Nov 252013

For those who were surprised by Milton Friedman’s advocacy of Quantitative Easing, here is another extract from his 1999 interview:

I think the Austrian business-cycle theory has done the world a great deal of harm. If you go back to the 1930s, which is the key point, here you had the Austrians sitting in London, Hayek and Lionel Robbins, and saying you just have to let the bottom drop out of the world. You’ve got to let it cure itself. You can’t do anything about it. You will only make it worse. You have Rothbard saying it was a great mistake not to let the whole banking system collapse. I think by encouraging that kind of do-nothing policy both in Britain and in the United States, they did harm.

In his 2012 GWU lectures, Ben Bernanke calls this the liquidationist theory,

which posited that the 1920s had been too good a time: the economy had expanded too fast; there had been too much growth; too much credit had been extended; stock process had gone too high. What you need when you have a period of excess is a period of deflation, a period when the excesses are squeezed out (Lecture 1, at 50:25, or p. 20).

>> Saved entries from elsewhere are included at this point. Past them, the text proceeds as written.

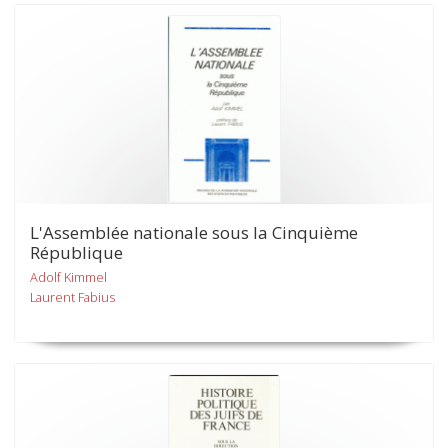
L'Assemblée nationale sous la Cinquième
République
Adolf Kimmel
Laurent Fabius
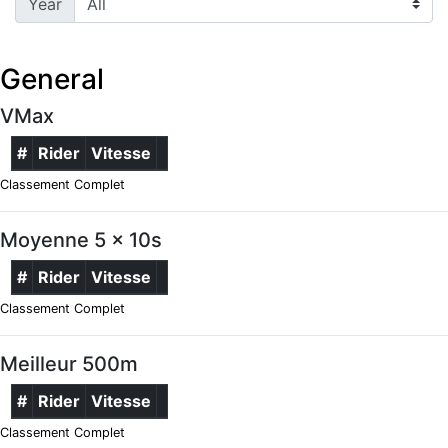
Year
General
VMax
#
Rider
Vitesse
Classement Complet
Moyenne 5 x 10s
#
Rider
Vitesse
Classement Complet
Meilleur 500m
#
Rider
Vitesse
Classement Complet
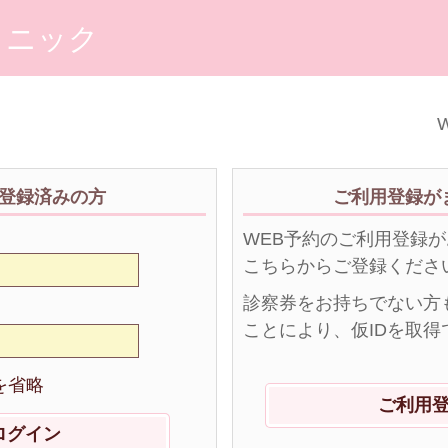
リニック
W
登録済みの方
ご利用登録が
WEB予約のご利用登録
こちらからご登録くださ
診察券をお持ちでない方
ことにより、仮IDを取得
を省略
ご利用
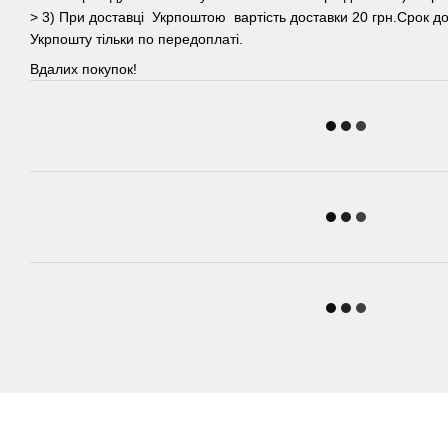
> 3) При доставці Укрпоштою вартість доставки 20 грн.Срок до
Укрпошту тільки по передоплаті.
Вдалих покупок!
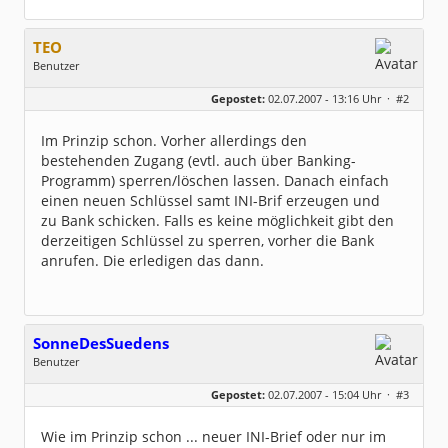
TEO
Benutzer
Geschlecht:
keine Angabe
Gepostet:
02.07.2007 - 13:16 Uhr ·
#2
Beiträge:
265
Dabei seit:
05 / 2005
Im Prinzip schon. Vorher allerdings den
bestehenden Zugang (evtl. auch über Banking-
Programm) sperren/löschen lassen. Danach einfach
einen neuen Schlüssel samt INI-Brif erzeugen und
zu Bank schicken. Falls es keine möglichkeit gibt den
derzeitigen Schlüssel zu sperren, vorher die Bank
anrufen. Die erledigen das dann.
SonneDesSuedens
Benutzer
Geschlecht:
keine Angabe
Gepostet:
02.07.2007 - 15:04 Uhr ·
#3
Beiträge:
2
Dabei seit:
07 / 2007
Wie im Prinzip schon ... neuer INI-Brief oder nur im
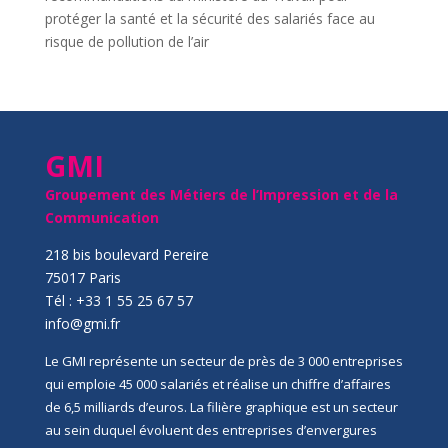
protéger la santé et la sécurité des salariés face au
risque de pollution de l’air
GMI
Groupement des Métiers de l’Impression et de la
Communication
218 bis boulevard Pereire
75017 Paris
Tél : +33 1 55 25 67 57
info@gmi.fr
Le GMI représente un secteur de près de 3 000 entreprises
qui emploie 45 000 salariés et réalise un chiffre d’affaires
de 6,5 milliards d’euros. La filière graphique est un secteur
au sein duquel évoluent des entreprises d’envergures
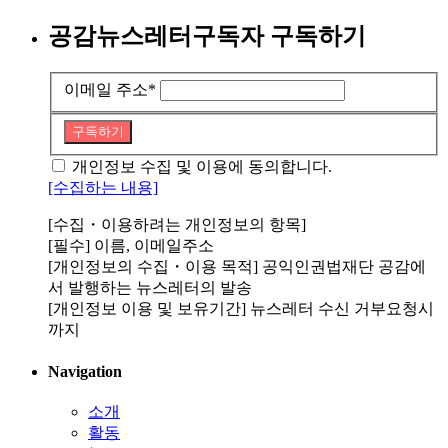
공감뉴스레터구독자 구독하기
이메일 주소
*
구독하기
개인정보 수집 및 이용에 동의합니다.
[수집하는 내용]
[수집・이용하려는 개인정보의 항목]
[필수] 이름, 이메일주소
[개인정보의 수집・이용 목적] 공익인권법재단 공감에
서 발행하는 뉴스레터의 발송
[개인정보 이용 및 보유기간] 뉴스레터 수신 거부요청시
까지
Navigation
소개
활동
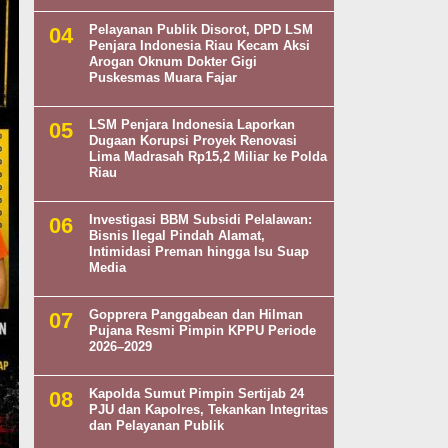
Pelayanan Publik Disorot, DPD LSM
Penjara Indonesia Riau Kecam Aksi
Arogan Oknum Dokter Gigi
Puskesmas Muara Fajar
LSM Penjara Indonesia Laporkan
Dugaan Korupsi Proyek Renovasi
Lima Madrasah Rp15,2 Miliar ke Polda
Riau
Investigasi BBM Subsidi Pelalawan:
Bisnis Ilegal Pindah Alamat,
Intimidasi Preman hingga Isu Suap
Media
Gopprera Panggabean dan Hilman
Pujana Resmi Pimpin KPPU Periode
2026–2029
Kapolda Sumut Pimpin Sertijab 24
PJU dan Kapolres, Tekankan Integritas
dan Pelayanan Publik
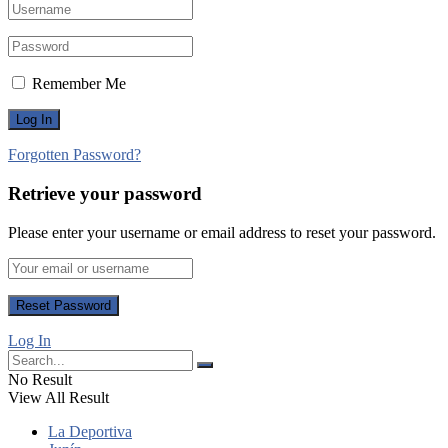
Remember Me
Forgotten Password?
Retrieve your password
Please enter your username or email address to reset your password.
Log In
No Result
View All Result
La Deportiva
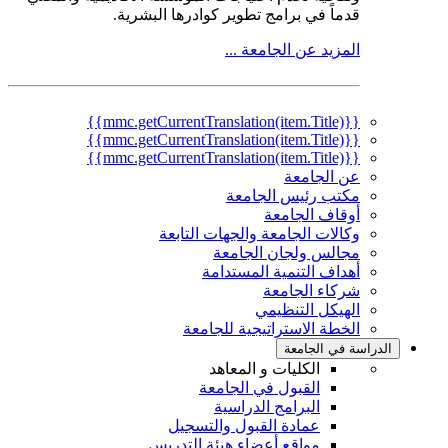
قدماً في برامج تطوير كوادرها البشرية.
المزيد عن الجامعة ...
{{mmc.getCurrentTranslation(item.Title)}}
{{mmc.getCurrentTranslation(item.Title)}}
{{mmc.getCurrentTranslation(item.Title)}}
عن الجامعة
مكتب رئيس الجامعة
أوقاف الجامعة
وكالات الجامعة والجهات التابعة
مجالس ولجان الجامعة
أهداف التنمية المستدامة
شركاء الجامعة
الهيكل التنظيمي
الخطة الاستراتيجية للجامعة
الدراسة في الجامعة
الكليات و المعاهد
القبول في الجامعة
البرامج الدراسية
عمادة القبول والتسجيل
مواقع أعضاء هيئة التدريس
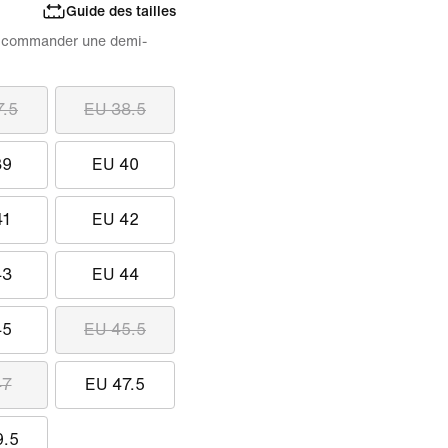
Guide des tailles
 de commander une demi-
7.5
EU 38.5
39
EU 40
41
EU 42
43
EU 44
45
EU 45.5
47
EU 47.5
9.5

By espousing the theory (named after Treasury Secretary Andrew Mellon’s recipe: “Liquidate labor, liquidate stocks, liquidate the farmers, liquidate real estate”), the Fed failed to combat the Great Depression: on the monetary policy front, by raising rather than lowering interest rates, with the aim of preserving the Gold Standard; and on the financial stability front, by letting widespread bank failures.

Clear, conclusive evidence, you would think. But no: come 2008, liquidationists were at it again. Being ‘Austrian’ became a fashionable pose and ‘Purge the system!’ a cool slogan. Here is one of the Austrian champions, Ron Paul, debating Paul Krugman. It is April 2012 – surely enough time to reconsider, you would think. Nope. Krugman tries to put some sense into it, to no avail:

Bayesian updating is a tug of war between confirmative and disconfirmative evidence. The higher the prior, the stronger the evidence required to disconfirm it. But when the prior is so high as to border on Faith, no evidence is strong enough. It is the same with Eugene Fama and the Efficient Market Theory. It is not a healthy attitude. As Keynes did not say: “When the facts change, I change my mind. What do you do sir?”